NVIDIA / NeMo-Guardrails

NeMo Guardrails is an open-source toolkit for easily adding programmable guardrails to LLM-based conversational systems.
Other
4.21k stars 400 forks source link

How to get bot message in self_check_output #757

Closed QuyAnh2005 closed 1 month ago

QuyAnh2005 commented 2 months ago

Hi, I am using self_check_output for my code. However, I also want to remain the original message and the output from guardrails as warning. How to do that?

Pouyanpi commented 2 months ago

Hi @QuyAnh2005,

the easiest would be to update the bot refuse to respond canonical form. You can always access user message by ($user_message) and the bot response by ($bot_message). So add following to your .co file:

define bot refuse to respond 
  "I'm sorry, I can't respond to that. Blocked `$user_message` input. "
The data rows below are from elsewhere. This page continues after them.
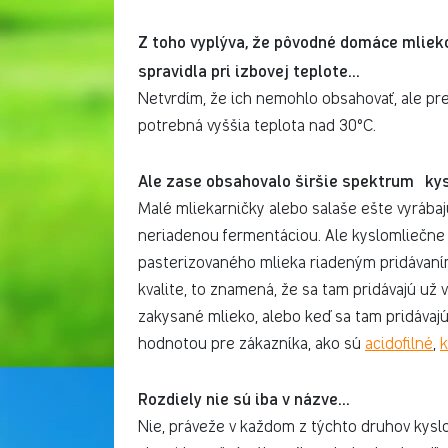
Z toho vyplýva, že pôvodné domáce mliek
spravidla pri izbovej teplote…
Netvrdím, že ich nemohlo obsahovať, ale pre
potrebná vyššia teplota nad 30°C.
Ale zase obsahovalo širšie spektrum ky
Malé mliekarničky alebo salaše ešte vyráb
neriadenou fermentáciou. Ale kyslomliečne 
pasterizovaného mlieka riadeným pridávan
kvalite, to znamená, že sa tam pridávajú už v
zakysané mlieko, alebo keď sa tam pridávajú 
hodnotou pre zákazníka, ako sú
acidofilné
,
k
Rozdiely nie sú iba v názve…
Nie, práveže v každom z týchto druhov kyslo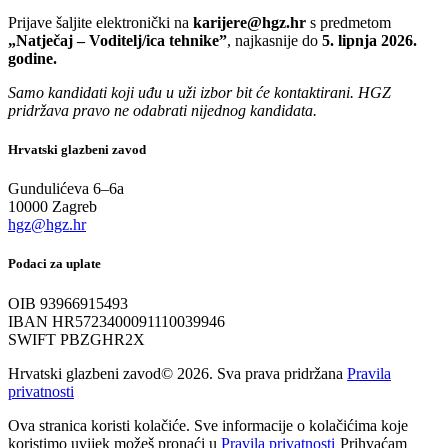
Prijave šaljite elektronički na
karijere@hgz.hr
s predmetom
„Natječaj – Voditelj/ica tehnike”
, najkasnije do
5. lipnja 2026.
godine.
Samo kandidati koji uđu u uži izbor bit će kontaktirani. HGZ
pridržava pravo ne odabrati nijednog kandidata.
Hrvatski glazbeni zavod
Gundulićeva 6–6a
10000 Zagreb
hgz@hgz.hr
Podaci za uplate
OIB 93966915493
IBAN HR5723400091110039946
SWIFT PBZGHR2X
Hrvatski glazbeni zavod© 2026. Sva prava pridržana
Pravila
privatnosti
Ova stranica koristi kolačiće. Sve informacije o kolačićima koje
koristimo uvijek možeš pronaći u
Pravila privatnosti
Prihvaćam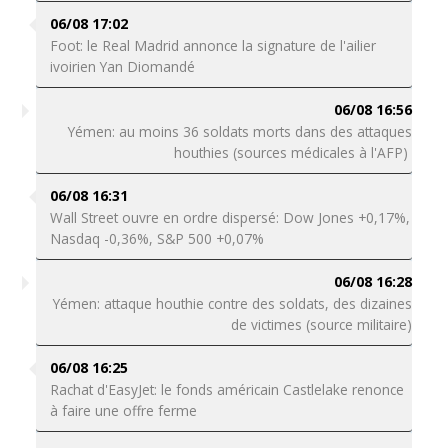
06/08 17:02
Foot: le Real Madrid annonce la signature de l'ailier
ivoirien Yan Diomandé
06/08 16:56
Yémen: au moins 36 soldats morts dans des attaques
houthies (sources médicales à l'AFP)
06/08 16:31
Wall Street ouvre en ordre dispersé: Dow Jones +0,17%,
Nasdaq -0,36%, S&P 500 +0,07%
06/08 16:28
Yémen: attaque houthie contre des soldats, des dizaines
de victimes (source militaire)
06/08 16:25
Rachat d'EasyJet: le fonds américain Castlelake renonce
à faire une offre ferme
and you must note that bot self_check_input and output uses refuse to respond so maybe something like following would be helpful:

define bot refuse to respond 
  "I'm sorry, I can't respond to that. {% if user_message %}Blocked user message: '{{ user_message }}'.{% endif %}{% if bot_message %} Blocked bot message: '{{ bot_message }}'.{% endif %}"

So the above works for both self_check_input and output. Again note that there could be other flows using bot refuse to respond so you might need to adapt it.

Note: it is not recommended to show the blocked output of the output rails to the user. In 0.10.0 we have added support for RailsException that you can achieve what you intend better, it will be released soon.

I hope it helps!

QuyAnh2005 commented 2 months ago

Thank you @Pouyanpi, I will try your recommendations. Beside, I also find a similiar way

define flow self check output
  $allowed = execute self_check_output
  bot recall respond

  if not $allowed
    bot refuse to respond
    stop

define bot recall respond
  "{{ bot_message }}"

define bot refuse to respond
  "**There seems to be an anomaly here. Please check further.**"
Pouyanpi commented 2 months ago

Great, If you can use the develop branch, it might be also of interest to you to try out the RaisException and look at some examples in the library look at the flows.v1.co files.